There may be some selection biases that may be inherent in our study. This may arise from the fact that this is already a selected group attending a specific health facility. However, we have no reason to assume that any form of selection could be important in explaining our observations. This is because firstly, the data used in this study were HIV program data for all the adult PLWHIV receiving ART from the AIDC, UTH in Lusaka, Zambia which is the main referral ART center in the country. Therefore, this population could serve as a de facto target population of all PLWHV thus suggesting that the study power is optimal. In addition, the possibility of any other confounding associated with selection was further minimized in that all analyses were controlled for interaction. In particular, the logistic regression technique was used to model the effect of the COVID-19 pandemic on the odds of the patient's viral detectability, a measure of ART adherence in this study. Both stratified and combined adjusted analyses were done to control for confounding and effect modification biases in our measurements. Therefore, we have no ground to attribute these findings to bias.

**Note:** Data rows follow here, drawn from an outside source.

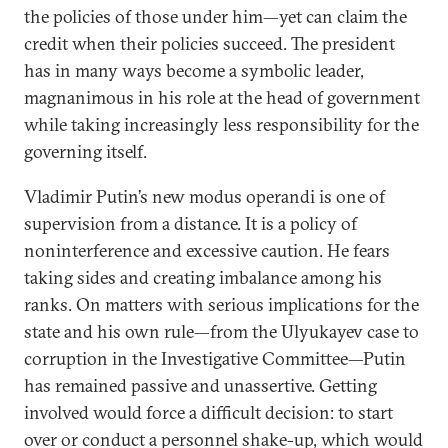
the policies of those under him—yet can claim the
credit when their policies succeed. The president
has in many ways become a symbolic leader,
magnanimous in his role at the head of government
while taking increasingly less responsibility for the
governing itself.
Vladimir Putin’s new modus operandi is one of
supervision from a distance. It is a policy of
noninterference and excessive caution. He fears
taking sides and creating imbalance among his
ranks. On matters with serious implications for the
state and his own rule—from the Ulyukayev case to
corruption in the Investigative Committee—Putin
has remained passive and unassertive. Getting
involved would force a difficult decision: to start
over or conduct a personnel shake-up, which would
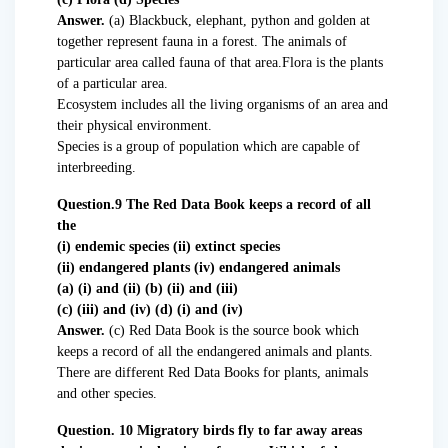
Answer.
(a) Blackbuck, elephant, python and golden at
together represent fauna in a forest. The animals of
particular area called fauna of that area.Flora is the plants
of a particular area.
Ecosystem includes all the living organisms of an area and
their physical environment.
Species is a group of population which are capable of
interbreeding.
Question.9 The Red Data Book keeps a record of all
the
(i) endemic species (ii) extinct species
(ii) endangered plants (iv) endangered animals
(a) (i) and (ii) (b) (ii) and (iii)
(c) (iii) and (iv) (d) (i) and (iv)
Answer.
(c) Red Data Book is the source book which
keeps a record of all the endangered animals and plants.
There are different Red Data Books for plants, animals
and other species.
Question. 10 Migratory birds fly to far away areas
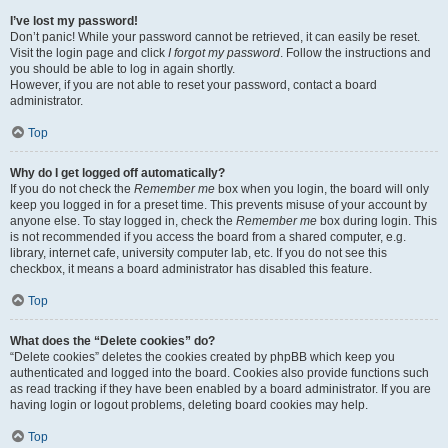
I’ve lost my password!
Don’t panic! While your password cannot be retrieved, it can easily be reset.
Visit the login page and click
I forgot my password
. Follow the instructions and
you should be able to log in again shortly.
However, if you are not able to reset your password, contact a board
administrator.
Top
Why do I get logged off automatically?
If you do not check the
Remember me
box when you login, the board will only
keep you logged in for a preset time. This prevents misuse of your account by
anyone else. To stay logged in, check the
Remember me
box during login. This
is not recommended if you access the board from a shared computer, e.g.
library, internet cafe, university computer lab, etc. If you do not see this
checkbox, it means a board administrator has disabled this feature.
Top
What does the “Delete cookies” do?
“Delete cookies” deletes the cookies created by phpBB which keep you
authenticated and logged into the board. Cookies also provide functions such
as read tracking if they have been enabled by a board administrator. If you are
having login or logout problems, deleting board cookies may help.
Top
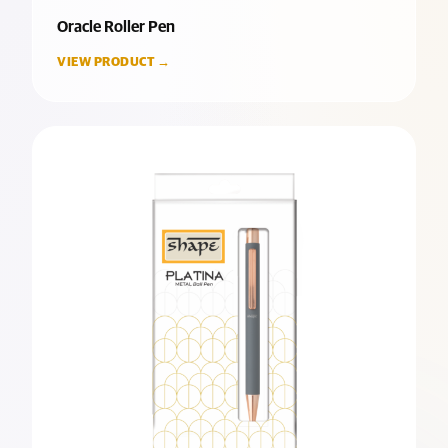
Oracle Roller Pen
VIEW PRODUCT →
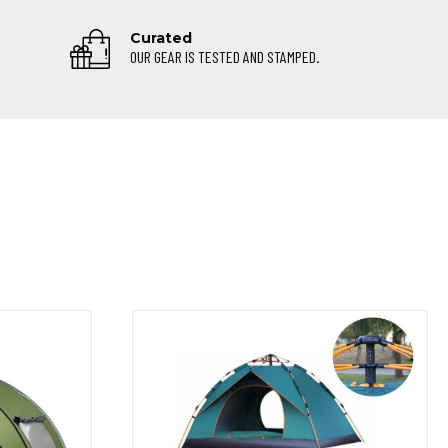
Curated
OUR GEAR IS TESTED AND STAMPED.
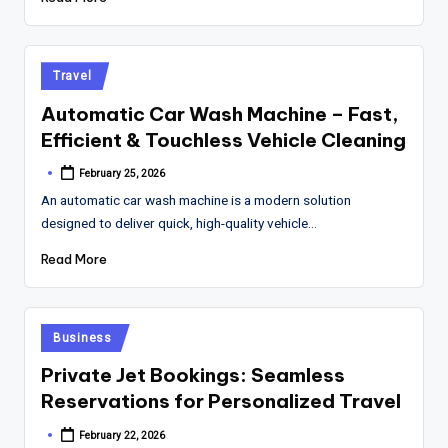
Posted
Travel
in
Automatic Car Wash Machine – Fast,
Efficient & Touchless Vehicle Cleaning
February 25, 2026
Posted
by
An automatic car wash machine is a modern solution
designed to deliver quick, high-quality vehicle…
Read More
Posted
Business
in
Private Jet Bookings: Seamless
Reservations for Personalized Travel
February 22, 2026
Posted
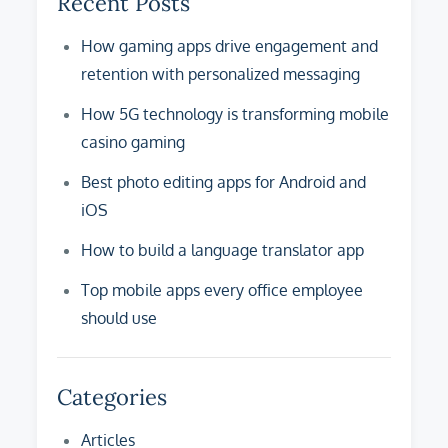
Recent Posts
How gaming apps drive engagement and
retention with personalized messaging
How 5G technology is transforming mobile
casino gaming
Best photo editing apps for Android and
iOS
How to build a language translator app
Top mobile apps every office employee
should use
Categories
Articles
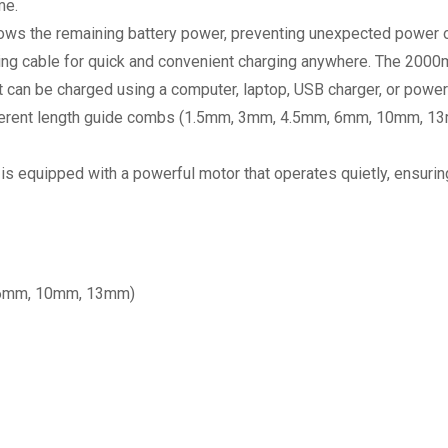
me.
ows the remaining battery power, preventing unexpected power 
ng cable for quick and convenient charging anywhere. The 2000m
It can be charged using a computer, laptop, USB charger, or power
fferent length guide combs (1.5mm, 3mm, 4.5mm, 6mm, 10mm, 13mm)
r is equipped with a powerful motor that operates quietly, ensur
 6mm, 10mm, 13mm)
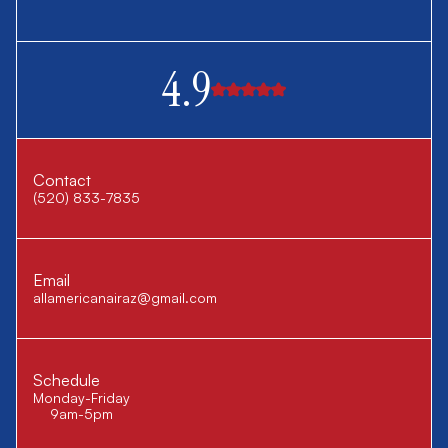
4.9
Contact
(520) 833-7835
Email
allamericanairaz@gmail.com
Schedule
Monday-Friday
9am-5pm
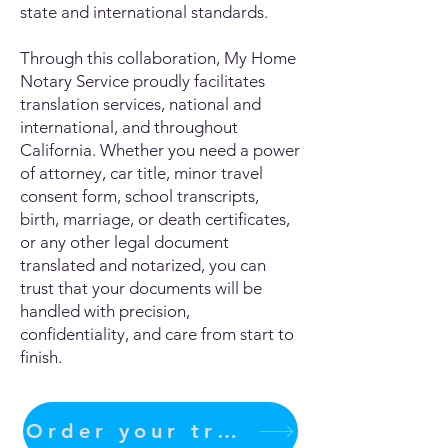
state and international standards.
Through this collaboration, My Home
Notary Service proudly facilitates
translation services, national and
international, and throughout
California. Whether you need a power
of attorney, car title, minor travel
consent form, school transcripts,
birth, marriage, or death certificates,
or any other legal document
translated and notarized, you can
trust that your documents will be
handled with precision,
confidentiality, and care from start to
finish.
Order your translation Now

In general, we are cognizant that attributability is difficult to ascertain. However, we are also aware that the major event that happened on a large scale during the period data was collected, soon after the U=U campaign initiative was launched in Zambia, was the COVID-19 pandemic. The effects of the COVID-19 pandemic on HIV care are well documented (22–24) and we think more will continue to be documented. In our study, therefore, the increased likelihood of having a detectable viral load among adult PLWHIV who were initiated on ART during the pandemic period was most likely due to HIV program services-related disruptions brought about by the COVID-19 pandemic. Implementation of quarantine, social distancing, and community containment measures during the COVID-19 pandemic may have reduced access to routine HIV services, such as access to ART refills, hindering adult PLWHIV's ability to adhere to ART medications. This ultimately may have led to the increased risk of having a detectable viral load among those who started ART during the pandemic period. This is because the initial planning of HIV programs did not take into account the COVID-19 pandemic.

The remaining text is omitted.